とりあえず、一人目の敵である白魔導士ティナには『ざまぁ』といえるダメージを与えた。
ラルクにとって、ティナは既に眼中になかった。
* * *
ラルク追放劇の首謀者は勇者と黒魔導士。
それはおそらく事実だろう。そんなことでティナが嘘をついたとは考えにくい。
だが、行方知れずの黒魔導士を捕まえるには、もう一人のメンバーである女ドワーフから情報を聞き出さなくてはならない。
チキが手配した飛竜でラルク達は、ハミマ共和国との国境を目指した。
ラーソンとハミマ共和国は極めて高い山脈が国境になっていて、ドワーフの里があるハミマ共和国に入るには、テフラ峠で入出国の手続きをとらなくてはならない。

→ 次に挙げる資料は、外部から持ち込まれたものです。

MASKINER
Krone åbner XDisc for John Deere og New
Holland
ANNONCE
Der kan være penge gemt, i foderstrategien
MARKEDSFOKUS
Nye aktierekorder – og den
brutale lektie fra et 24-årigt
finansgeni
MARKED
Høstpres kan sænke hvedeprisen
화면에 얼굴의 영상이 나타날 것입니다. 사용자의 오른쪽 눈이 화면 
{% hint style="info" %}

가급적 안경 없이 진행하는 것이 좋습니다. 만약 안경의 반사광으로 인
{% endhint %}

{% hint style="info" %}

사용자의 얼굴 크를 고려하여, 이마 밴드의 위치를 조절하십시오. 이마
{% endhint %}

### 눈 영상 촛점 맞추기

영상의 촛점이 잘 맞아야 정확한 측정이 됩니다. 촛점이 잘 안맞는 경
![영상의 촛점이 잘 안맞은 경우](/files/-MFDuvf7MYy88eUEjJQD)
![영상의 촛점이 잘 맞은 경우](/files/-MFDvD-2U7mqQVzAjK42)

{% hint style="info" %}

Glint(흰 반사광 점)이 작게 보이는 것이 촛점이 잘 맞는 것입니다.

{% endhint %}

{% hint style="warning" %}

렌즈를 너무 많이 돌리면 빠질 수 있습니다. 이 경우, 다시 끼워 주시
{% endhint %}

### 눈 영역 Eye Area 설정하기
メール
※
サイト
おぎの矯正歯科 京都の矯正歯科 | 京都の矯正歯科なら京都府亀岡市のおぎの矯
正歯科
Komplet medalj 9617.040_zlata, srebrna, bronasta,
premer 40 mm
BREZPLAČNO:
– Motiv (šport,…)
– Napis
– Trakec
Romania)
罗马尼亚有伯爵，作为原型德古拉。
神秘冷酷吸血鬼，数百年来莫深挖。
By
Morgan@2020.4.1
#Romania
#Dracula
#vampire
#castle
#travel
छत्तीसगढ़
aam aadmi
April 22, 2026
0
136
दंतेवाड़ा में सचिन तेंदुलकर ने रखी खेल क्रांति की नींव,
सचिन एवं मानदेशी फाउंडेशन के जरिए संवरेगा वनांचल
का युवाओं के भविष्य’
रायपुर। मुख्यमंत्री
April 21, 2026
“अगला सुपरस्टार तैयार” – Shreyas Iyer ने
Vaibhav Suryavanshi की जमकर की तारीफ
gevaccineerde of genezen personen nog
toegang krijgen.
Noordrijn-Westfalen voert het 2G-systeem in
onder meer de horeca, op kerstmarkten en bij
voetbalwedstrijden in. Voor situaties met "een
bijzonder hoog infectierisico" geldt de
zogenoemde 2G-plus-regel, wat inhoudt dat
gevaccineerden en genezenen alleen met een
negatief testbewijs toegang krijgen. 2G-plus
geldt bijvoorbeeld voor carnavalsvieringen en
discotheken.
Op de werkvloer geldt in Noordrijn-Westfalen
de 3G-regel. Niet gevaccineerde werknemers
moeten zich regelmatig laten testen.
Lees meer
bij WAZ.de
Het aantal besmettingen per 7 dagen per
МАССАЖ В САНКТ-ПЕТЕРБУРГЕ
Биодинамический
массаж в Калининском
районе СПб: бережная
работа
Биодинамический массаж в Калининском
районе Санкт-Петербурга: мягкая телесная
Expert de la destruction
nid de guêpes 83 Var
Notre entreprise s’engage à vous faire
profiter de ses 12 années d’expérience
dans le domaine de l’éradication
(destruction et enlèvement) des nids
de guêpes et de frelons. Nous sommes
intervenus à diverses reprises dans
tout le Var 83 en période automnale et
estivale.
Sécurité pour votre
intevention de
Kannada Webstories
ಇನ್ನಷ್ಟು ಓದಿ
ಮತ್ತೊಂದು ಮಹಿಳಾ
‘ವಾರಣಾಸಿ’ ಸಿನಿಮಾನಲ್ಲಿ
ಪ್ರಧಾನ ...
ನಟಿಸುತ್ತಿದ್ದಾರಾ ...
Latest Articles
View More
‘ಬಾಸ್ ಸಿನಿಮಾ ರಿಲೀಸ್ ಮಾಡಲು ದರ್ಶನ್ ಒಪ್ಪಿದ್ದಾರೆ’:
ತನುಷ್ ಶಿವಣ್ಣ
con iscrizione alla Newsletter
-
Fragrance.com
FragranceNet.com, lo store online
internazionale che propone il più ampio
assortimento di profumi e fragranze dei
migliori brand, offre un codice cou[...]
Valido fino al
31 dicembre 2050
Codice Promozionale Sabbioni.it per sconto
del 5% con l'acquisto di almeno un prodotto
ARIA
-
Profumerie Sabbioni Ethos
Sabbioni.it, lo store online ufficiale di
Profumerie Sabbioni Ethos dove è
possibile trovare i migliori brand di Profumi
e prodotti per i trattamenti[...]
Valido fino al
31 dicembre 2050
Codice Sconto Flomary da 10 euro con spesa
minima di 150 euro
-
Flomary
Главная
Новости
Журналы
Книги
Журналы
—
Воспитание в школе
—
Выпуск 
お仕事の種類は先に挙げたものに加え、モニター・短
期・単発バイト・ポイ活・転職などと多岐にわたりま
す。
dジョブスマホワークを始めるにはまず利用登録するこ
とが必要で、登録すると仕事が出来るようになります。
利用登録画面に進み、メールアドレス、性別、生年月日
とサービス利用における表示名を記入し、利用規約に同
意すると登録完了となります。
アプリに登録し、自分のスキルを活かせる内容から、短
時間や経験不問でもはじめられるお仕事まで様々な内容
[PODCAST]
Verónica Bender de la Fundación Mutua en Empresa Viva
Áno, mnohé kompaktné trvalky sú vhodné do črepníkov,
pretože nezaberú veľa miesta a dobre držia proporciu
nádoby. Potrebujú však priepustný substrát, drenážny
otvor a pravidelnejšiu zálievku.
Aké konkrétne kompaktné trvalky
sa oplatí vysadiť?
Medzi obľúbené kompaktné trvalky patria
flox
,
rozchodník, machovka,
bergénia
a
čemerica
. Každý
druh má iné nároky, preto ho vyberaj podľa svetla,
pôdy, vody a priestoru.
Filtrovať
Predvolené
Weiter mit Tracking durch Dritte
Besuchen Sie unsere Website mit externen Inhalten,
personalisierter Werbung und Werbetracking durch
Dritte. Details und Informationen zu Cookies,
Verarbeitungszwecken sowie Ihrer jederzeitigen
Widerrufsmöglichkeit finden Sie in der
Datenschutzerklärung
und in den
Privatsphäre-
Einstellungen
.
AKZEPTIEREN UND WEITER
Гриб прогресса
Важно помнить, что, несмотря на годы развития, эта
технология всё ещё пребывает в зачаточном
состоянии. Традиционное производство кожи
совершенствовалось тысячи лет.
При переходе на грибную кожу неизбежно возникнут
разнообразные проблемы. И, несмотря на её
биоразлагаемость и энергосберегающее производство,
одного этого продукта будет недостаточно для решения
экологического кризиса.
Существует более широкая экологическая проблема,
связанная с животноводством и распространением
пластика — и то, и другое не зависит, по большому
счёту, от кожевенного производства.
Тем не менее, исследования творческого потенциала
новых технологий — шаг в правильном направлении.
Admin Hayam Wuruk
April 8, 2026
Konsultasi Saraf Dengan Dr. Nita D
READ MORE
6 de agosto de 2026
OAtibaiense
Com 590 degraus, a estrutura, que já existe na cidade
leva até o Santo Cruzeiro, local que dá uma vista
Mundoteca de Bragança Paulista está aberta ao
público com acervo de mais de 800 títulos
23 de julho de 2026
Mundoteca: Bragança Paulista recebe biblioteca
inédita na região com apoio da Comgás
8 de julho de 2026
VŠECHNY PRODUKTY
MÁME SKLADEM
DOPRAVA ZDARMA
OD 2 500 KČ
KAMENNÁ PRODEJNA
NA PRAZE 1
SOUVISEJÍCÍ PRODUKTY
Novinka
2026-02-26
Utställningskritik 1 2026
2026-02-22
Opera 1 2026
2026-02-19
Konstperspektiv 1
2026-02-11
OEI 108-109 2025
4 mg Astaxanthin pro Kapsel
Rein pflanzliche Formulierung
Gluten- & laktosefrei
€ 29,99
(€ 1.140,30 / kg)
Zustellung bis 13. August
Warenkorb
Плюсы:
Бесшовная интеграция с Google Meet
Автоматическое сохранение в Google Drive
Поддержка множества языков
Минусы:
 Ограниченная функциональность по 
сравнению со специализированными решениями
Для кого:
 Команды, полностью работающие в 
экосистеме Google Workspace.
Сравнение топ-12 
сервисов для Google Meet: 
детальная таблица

バンドランから北東に飛んで半日、夜も更けた頃に、テフラ峠の手前に位置する国境の村に到着した。
飛竜での移動はここまで。
今夜は、この村で宿泊して、陸路で峠の施設を目指すことにした。
村の様子を観察しながらファンクが首を傾げる。
「ファッキン! なんか人が多くねえか?」
ラルクが頷く。
「変だな。今の時期、国境を出入りする人が多いなんて」
旅人や地元民もチラホラ見かけるが、明らかに都会から来たばかりといった人間が多いように感じられた。
そこでギルバートが思い出したように言う。
「あれ? テフラ峠って、最近、聞いたような気がしませんか?」
「あら。そうでしたっけ? 記憶にございませんわ」
「分かんないでしゅ。おなかすいたでしゅ。死にそうでしゅ……」
ピピカはハラペコで倒れそうだ。
仕方がないので適当な飯屋に飛び込んで適当に料理を頼む。
ラルク達が入った店は、おばちゃんが一人で切り盛りする小さな食堂だった。
夕飯にしては時間が遅いせいか、客は他に居なかった。
いかにもパワフルそうなおばちゃんは、テンコ盛りの料理をサービスしてくれる。
店内の投射鏡ではニュースが流れている。
はじめは誰も気にしていなかったが、ギルバートが「ああっ!」と、突然、立ち上がった。
肉を抱えていたファンクがむせる。
「フ〇ック! いきなりデカい声出すな!」
妖精にとってはステーキのひと切れが、巨大な肉の塊に相当する。
しかし、ギルバートは投射鏡を指さして訴える。
「ほらあ! やっぱり! テフラ峠!」
料理を頬張りながらラルクも投射鏡に目を向ける。
投射鏡では現地レポーターが夜の山道を背景に報告している。
『ごらんの通り、テフラ峠では、両国の国境警備隊の小競り合いが続いています』
チキがナプキンで口元を押さえながら反応する。
「あら。これから出国いたしますのに。困りますわね」
「ファ〇ク! マジかよ! めんどくせえな」
「ダーリン。どういたします? 遠回りします?」
「いや。時間の無駄だ。今更、そんなことはできない」
「で、で、でも、巻き込まれると面倒ですよぉ。ここは安全第一で……」
「大丈夫だろ。俺達には関係ない。普通に通れるさ」
ラルクは冷静だが、ビビリのギルバートは乗り気ではない。
そこに、食堂のおばちゃんが話に入ってきた。
「あんたら、急ぎじゃないなら、しばらく様子を見た方がいいよ」
ラルクが尋ねる。
「小競り合いとか言ってるが、すぐ収まるんだろ?」
おばちゃんは首を振る。
「どうだかねぇ。国境警備隊の連中ときたら役立たずで有名だからね」
「ファッキン! なんだそれ? 頼りになんねえのかよ」
「そうだよ。アタシらの生活を守るだけの力も気力も無い連中さ。この村は峠に近いから、心配で心配で。大事にならなきゃいいんだけど」
おばちゃんがそう言った次の瞬間、『ドガーン!』という爆発音が外で響いた。